What are the barriers to thanksgiving? What gets in the way of genuine gratitude?
For one thing, pain does. It is hard for hurting people to give thanks. Pain inhibits gratitude. Agony begets amnesia; it empties our memories of ways in which our lives have been good.
So does–and this might seem to be a paradox–prosperity, and it does so by the same means: it makes us forgetful. Just as agony begets amnesia, so does affluence. The successful person is often a forgetful person. We forget how dependent we are on God and others for our very survival. We cannot produce the air we breathe; or manufacture the water we drink; or grow most of the food we eat. I realize how dependent I am when the power goes off, or the plumbing bursts, or the car breaks down! Even more, the spark of intelligence, the urge to create and contribute, and the desire to enjoy friendship and intimacy were given to us by God in whose image we are created. How easy it is to forget that “in God we live and move and have our being.” When we are forgetful, then we are ungrateful.
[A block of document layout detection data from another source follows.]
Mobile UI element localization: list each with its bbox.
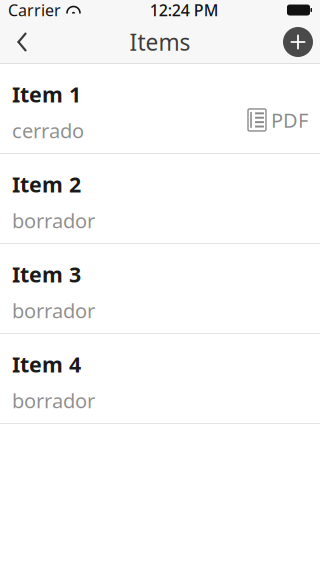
staticText: Carrier xyxy=(8,0,61,21)
staticText: PDF xyxy=(271,107,308,133)
button[interactable]: Item 4 xyxy=(0,334,320,424)
staticText: Item 2 xyxy=(12,170,81,198)
staticText: Item 3 xyxy=(12,260,81,288)
staticText: Item 1 xyxy=(12,80,81,108)
staticText: borrador xyxy=(12,207,95,234)
button[interactable]: Item 3 xyxy=(0,244,320,334)
staticText: Items xyxy=(130,27,190,57)
staticText: borrador xyxy=(12,297,95,324)
button[interactable]: Back xyxy=(0,20,44,64)
button[interactable]: Add xyxy=(276,20,320,64)
staticText: cerrado xyxy=(12,117,84,144)
button[interactable]: Item 2 xyxy=(0,154,320,244)
button[interactable]: Item 1 xyxy=(0,64,320,154)
staticText: borrador xyxy=(12,387,95,414)
staticText: 12:24 PM xyxy=(150,0,219,21)
staticText: Item 4 xyxy=(12,350,81,378)
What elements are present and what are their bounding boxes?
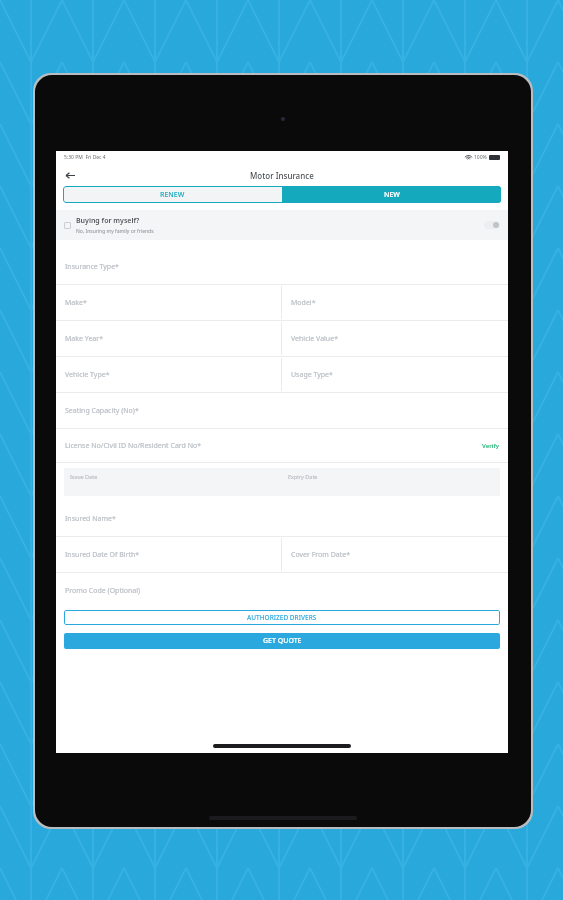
staticText: Insurance Type* xyxy=(65,262,119,272)
staticText: Motor Insurance xyxy=(250,170,314,181)
staticText: Make Year* xyxy=(65,334,104,344)
button[interactable]: RENEW xyxy=(63,186,282,203)
button[interactable]: Issue Date xyxy=(64,468,282,496)
staticText: GET QUOTE xyxy=(263,636,302,646)
staticText: License No/Civil ID No/Resident Card No* xyxy=(65,441,202,451)
button[interactable]: NEW xyxy=(282,186,501,203)
staticText: Cover From Date* xyxy=(291,550,351,560)
button[interactable]: Insured Date Of Birth* xyxy=(65,537,281,572)
staticText: 100% xyxy=(474,154,487,161)
staticText: Verify xyxy=(482,442,499,450)
staticText: Seating Capacity (No)* xyxy=(65,406,139,416)
staticText: NEW xyxy=(384,190,400,200)
button[interactable]: Expiry Date xyxy=(282,468,500,496)
staticText: AUTHORIZED DRIVERS xyxy=(247,613,317,622)
button[interactable]: Vehicle Type* xyxy=(65,357,281,392)
staticText: Promo Code (Optional) xyxy=(65,586,141,596)
staticText: Insured Date Of Birth* xyxy=(65,550,140,560)
staticText: Issue Date xyxy=(70,473,98,480)
button[interactable]: Insurance Type* xyxy=(65,249,508,284)
button[interactable]: Verify xyxy=(482,442,499,450)
button[interactable]: Vehicle Value* xyxy=(291,321,508,356)
staticText: Vehicle Type* xyxy=(65,370,110,380)
staticText: Expiry Date xyxy=(288,473,318,480)
button[interactable]: Back xyxy=(62,167,78,183)
button[interactable]: Insured Name* xyxy=(65,501,508,536)
button[interactable]: Buying for myself toggle xyxy=(484,221,500,229)
staticText: Vehicle Value* xyxy=(291,334,338,344)
button[interactable]: Make Year* xyxy=(65,321,281,356)
button[interactable]: Cover From Date* xyxy=(291,537,508,572)
staticText: Usage Type* xyxy=(291,370,333,380)
staticText: 5:30 PM Fri Dec 4 xyxy=(64,154,106,161)
button[interactable]: Promo Code (Optional) xyxy=(65,573,508,608)
staticText: Make* xyxy=(65,298,87,308)
staticText: RENEW xyxy=(160,190,185,200)
button[interactable]: Usage Type* xyxy=(291,357,508,392)
button[interactable]: GET QUOTE xyxy=(64,633,500,649)
button[interactable]: License No/Civil ID No/Resident Card No* xyxy=(65,429,499,462)
staticText: No, Insuring my family or friends xyxy=(76,228,154,235)
button[interactable]: Model* xyxy=(291,285,508,320)
staticText: Buying for myself? xyxy=(76,216,140,226)
staticText: Model* xyxy=(291,298,316,308)
button[interactable]: Make* xyxy=(65,285,281,320)
button[interactable]: Buying for myself? xyxy=(64,210,500,240)
staticText: Insured Name* xyxy=(65,514,116,524)
button[interactable]: Seating Capacity (No)* xyxy=(65,393,508,428)
button[interactable]: AUTHORIZED DRIVERS xyxy=(64,610,500,625)
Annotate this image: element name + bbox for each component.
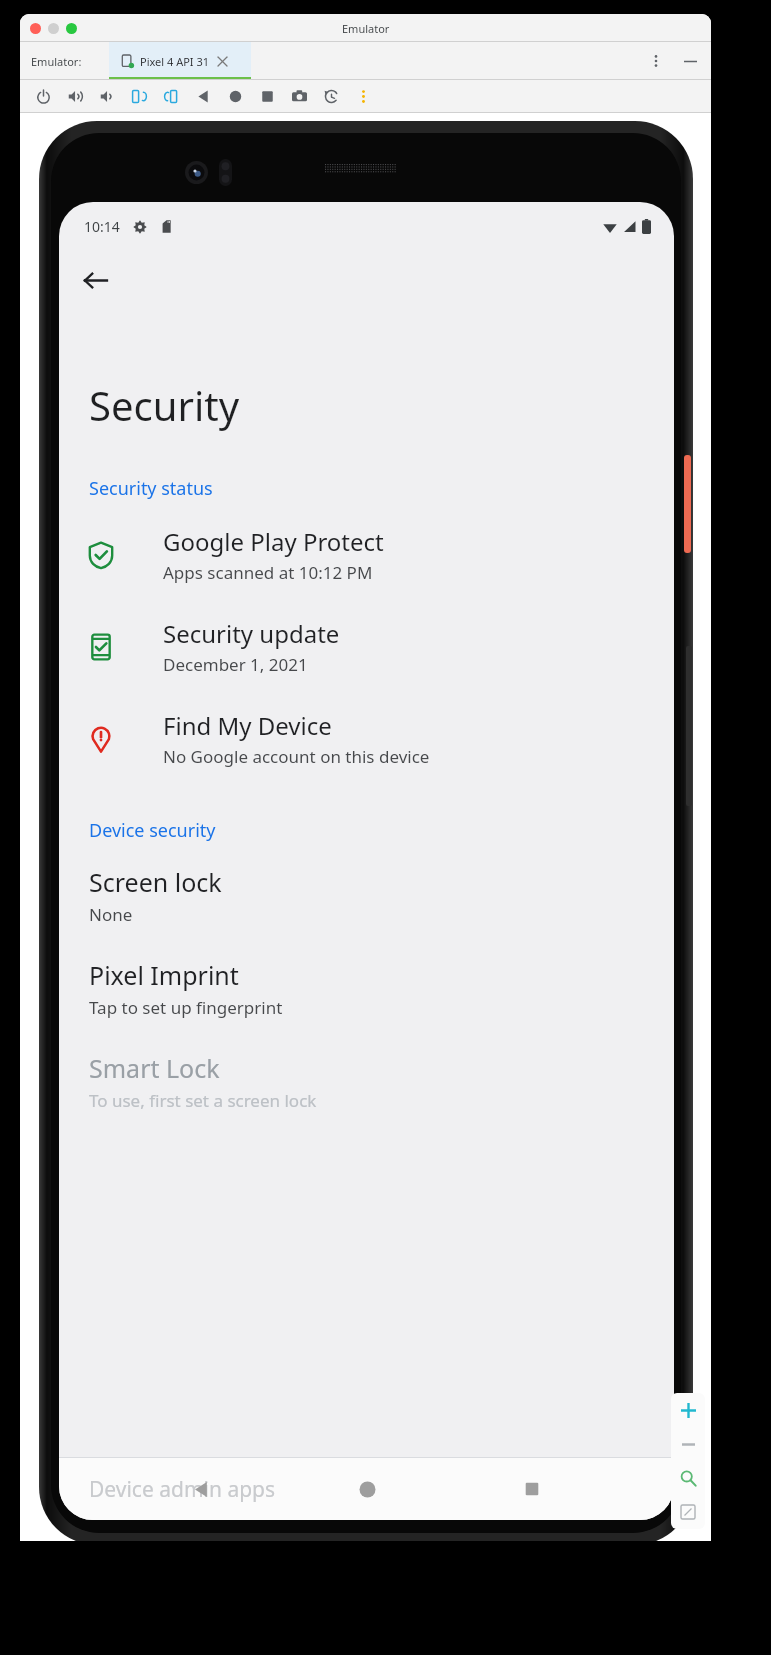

Anxiety also gets in the way of thankfulness. If pain and prosperity both blind us to God’s good presence in the past, then anxiety keeps us preoccupied with the future. Most of the time anxiety manifests itself as the nagging question, “What is going to happen to me?”
To recover the capacity for gratitude, we will need to take a more truthful look at the past and a more trusting look at the future. As the familiar hymn puts it, God has been our help “in ages past” and is our “hope for years to come.” Even in hard times, God holds us close, in a tender embrace of love. We are not alone and not on our own. Remembering that, no matter what, God is with us and for us, we can enter into the spirit of thanksgiving.
Guy, despite some uncertainties, it gives me great hope to remember how “dependent I am on God and others”. How thankful I am for his presence and all those who walk beside me. And I thank God for all the ways you challenge us at FBCA not only to be thankful, but to continue to be transformed into the image of Jesus.
Dorothy: thanks so much. It strikes me that being dependent (as we all are, even if we don’t recognize it) always involves some degree of uncertainty, since we are, after all, putting ourselves into the hands of others/the Other. That kind of yielding always gives me at least a twinge of anxiety, because it calls on me to relinquish control–not something I do easily. I suppose that one way to understand faith is as “yielding despite uncertainty and anxiety.”